理化学研究所(理研)は,大腸菌にレーザー光を照射したときのラマン散乱光が,大腸菌が持つ薬剤耐性の違いによって異なる特徴を示すことを明らかにした(ニュースリリース)。また,この現象を応用し,薬剤耐性大腸菌の種類を非染色・非侵襲・短時間で,しかもほぼ100%の確率で判別する方法を開発した。
近年,抗生物質が効かない薬剤耐性を獲得した細菌(薬剤耐性菌)の増加が問題となっている。しかし,細菌の一般的な薬剤耐性検査では,増殖阻害効果の測定や遺伝子解析を抗生物質ごとに行なっており,検査に要する時間やコストが課題となっている。
研究グループは,ラマン散乱に着目。細胞はタンパク質,核酸(DNAやRNA),代謝物といったさまざまな分子で構成されているため,単一色の光を当てても,細胞から得られるラマン散乱光はさまざまなピークを持つスペクトルとして計測される。スペクトルの形状は細胞内部の分子組成を反映することを利用し,薬剤耐性菌の種類を判別できると予想した。
そこで,多種類の試料のラマン散乱スペクトルを自動取得する「ハイスループットラマン散乱分光装置」を開発した。この装置は96の試料を培養できる96ウェルプレートを備えており,複数の試料を連続して計測することができる。
ハイスループットラマン散乱分光装置を使った実験では,実験室内での長期培養によって薬剤耐性を持つように進化した10種類の大腸菌株とその親株(薬剤耐性獲得前の大腸菌)をウェルプレートでそれぞれ独立に培養し,合わせて11種類,計約200試料を用意した。そして,試料のラマン散乱スペクトルを自動取得した。

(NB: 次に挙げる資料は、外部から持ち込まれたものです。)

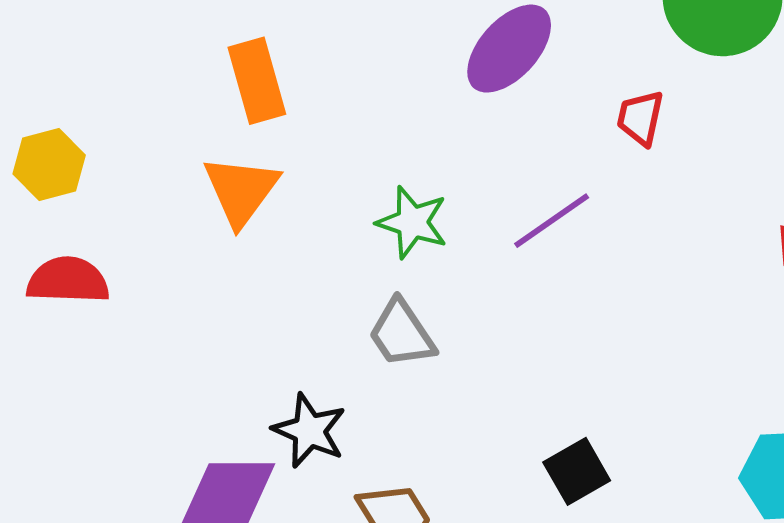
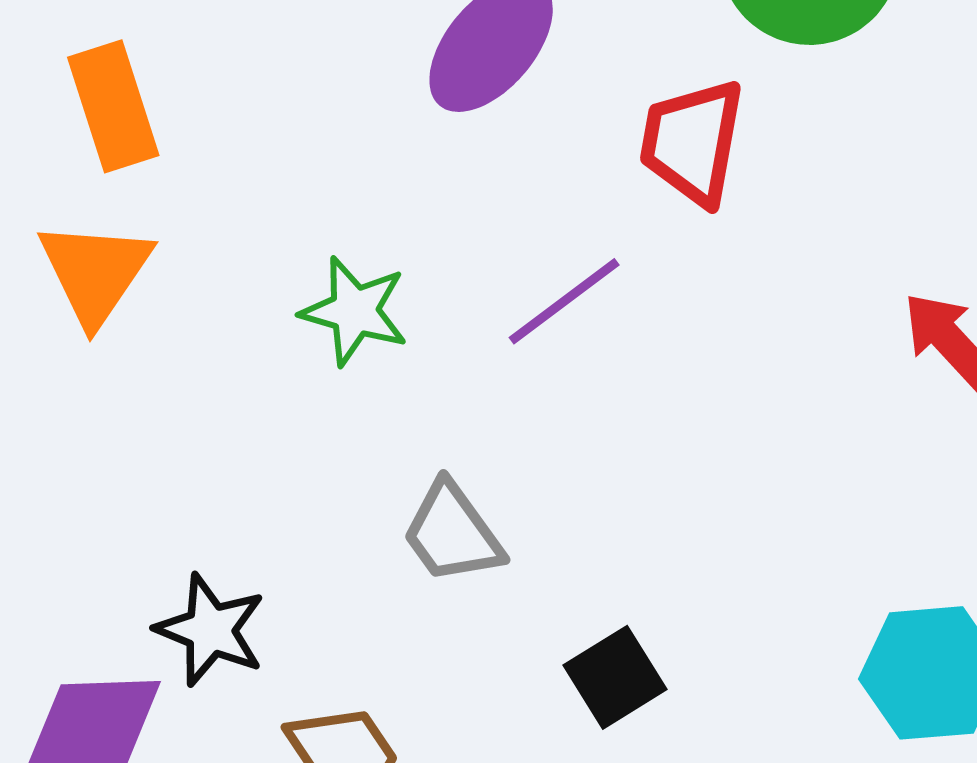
red trapezoid: (640, 118) -> (692, 142), size x1.5
gray trapezoid: (402, 334) -> (452, 533), moved

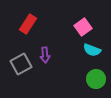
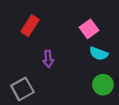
gray square: (21, 64) -> (22, 89), moved

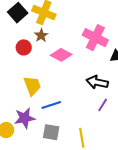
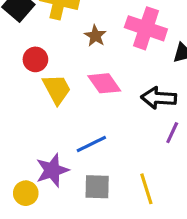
brown star: (41, 35) -> (95, 36), moved
pink diamond: (61, 55) -> (104, 83), moved, turned 35
yellow trapezoid: (32, 86) -> (57, 89), moved

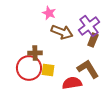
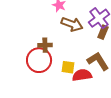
yellow square: (48, 70) -> (68, 67), moved

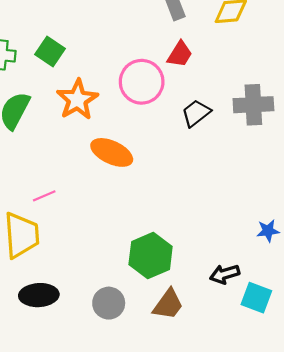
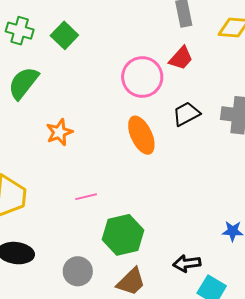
orange star: (77, 100) -> (59, 132), moved, size x0.7
orange ellipse: (112, 152) -> (141, 135), moved, turned 30
pink line: (44, 196) -> (86, 197), moved

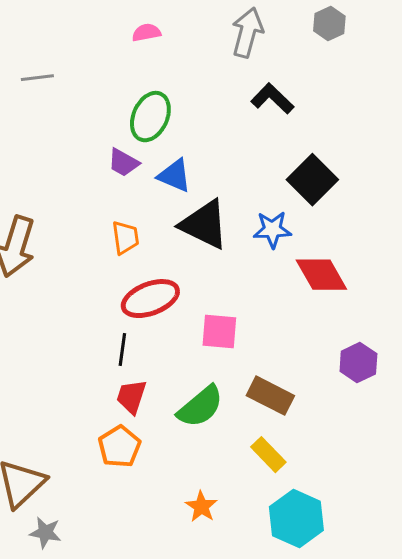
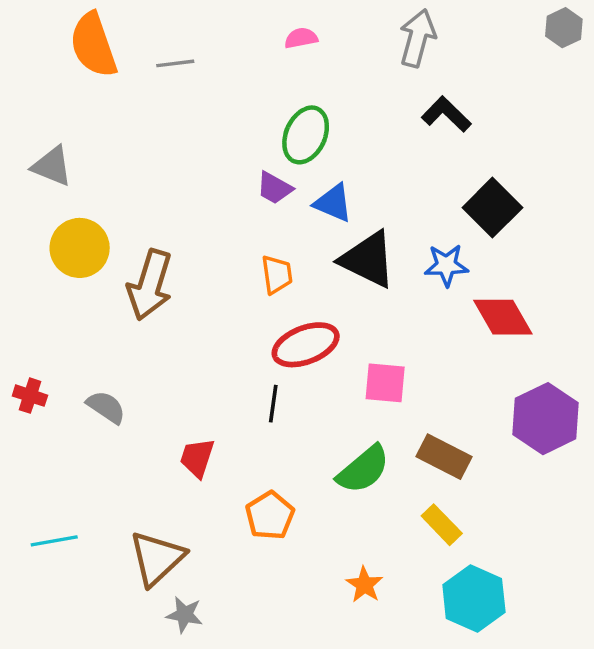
gray hexagon: (329, 24) -> (564, 28), moved
gray line: (37, 78) -> (175, 63), moved
purple hexagon: (358, 363) -> (545, 419), size x1.5
red trapezoid: (131, 397) -> (197, 458), moved

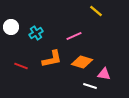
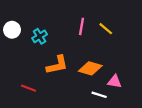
yellow line: (96, 11) -> (106, 29), moved
pink line: (74, 36) -> (81, 26), moved, turned -56
red line: (21, 66) -> (29, 88), moved

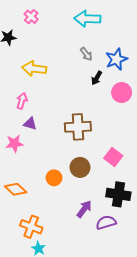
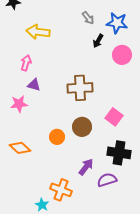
blue star: (116, 59) -> (117, 23), turned 30
orange cross: (31, 227) -> (61, 190), moved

次に,これらのスペクトルのデータ群を用いて,機械学習により未知の薬剤耐性大腸菌のスペクトルの判別を試みた。その結果,11種類全てほぼ100%の確率で,しかも1試料あたり約10秒という短時間で判別できた。さらに,それぞれの薬剤耐性大腸菌の遺伝子の発現パターンと,ラマン散乱スペクトルとの関係を調べた結果,各薬剤耐性大腸菌の幾つかの遺伝子の発現量と,スペクトルのいくつかのピーク強度との間に強い相関があることが分かった。

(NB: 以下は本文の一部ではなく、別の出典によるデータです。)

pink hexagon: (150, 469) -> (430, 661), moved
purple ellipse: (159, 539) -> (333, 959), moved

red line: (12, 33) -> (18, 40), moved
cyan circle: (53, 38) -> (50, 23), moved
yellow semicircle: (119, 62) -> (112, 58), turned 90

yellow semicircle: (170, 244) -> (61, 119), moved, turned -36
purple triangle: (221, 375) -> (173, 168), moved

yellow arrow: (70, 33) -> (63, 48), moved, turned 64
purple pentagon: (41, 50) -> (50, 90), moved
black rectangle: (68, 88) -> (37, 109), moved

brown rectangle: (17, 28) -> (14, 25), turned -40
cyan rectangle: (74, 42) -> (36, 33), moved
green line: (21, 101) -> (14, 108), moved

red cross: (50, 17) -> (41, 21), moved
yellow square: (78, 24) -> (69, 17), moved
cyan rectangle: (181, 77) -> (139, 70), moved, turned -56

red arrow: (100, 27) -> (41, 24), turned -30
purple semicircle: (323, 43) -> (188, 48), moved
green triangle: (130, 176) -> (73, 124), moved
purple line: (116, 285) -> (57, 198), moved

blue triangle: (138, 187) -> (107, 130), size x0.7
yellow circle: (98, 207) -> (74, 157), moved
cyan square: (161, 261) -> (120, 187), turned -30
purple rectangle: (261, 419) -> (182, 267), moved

この手法は,今回解析した20種以外のさまざまな遺伝子の発現量とスペクトルの関係をデータベース化することで,光を当ててラマン散乱光を計測するだけで,遺伝子の発現量を簡易的に推定できるようになると期待できるという。センサー技術の向上や,人工知能を含む機械学習技術の飛躍的な進歩によって,ひと昔前までは実現困難だったこれらの手法も,現実的な目標になりつつあるとしている。